(Entries taken from a collection)
*** Block opens ***

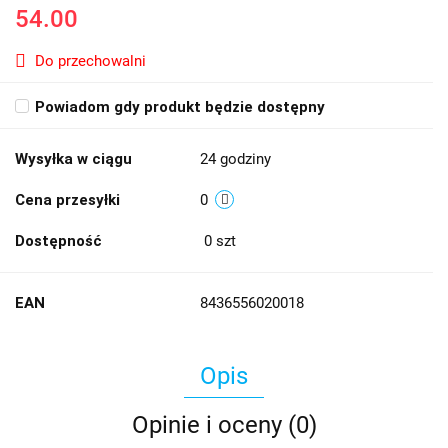
54.00
Do przechowalni
Powiadom gdy produkt będzie dostępny
Wysyłka w ciągu
24 godziny
Cena przesyłki
0
Dostępność
0
szt
EAN
8436556020018
Opis
Opinie i oceny (0)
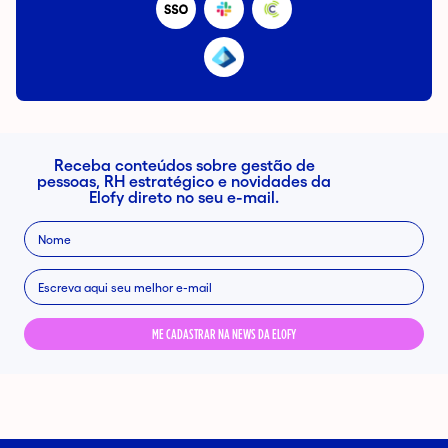
Receba conteúdos sobre gestão de
pessoas, RH estratégico e novidades da
Elofy direto no seu e-mail.
ME CADASTRAR NA NEWS DA ELOFY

*** Block closes ***

EXERCISE DIRECTIONS:
The answer is every line of the data, exactly as written, with the pictures dropped.

OUTPUT FOR THIS EXERCISE:
54.00
Do przechowalni
Powiadom gdy produkt będzie dostępny
Wysyłka w ciągu
24 godziny
Cena przesyłki
0
Dostępność
0
szt
EAN
8436556020018
Opis
Opinie i oceny (0)
Receba conteúdos sobre gestão de
pessoas, RH estratégico e novidades da
Elofy direto no seu e-mail.
ME CADASTRAR NA NEWS DA ELOFY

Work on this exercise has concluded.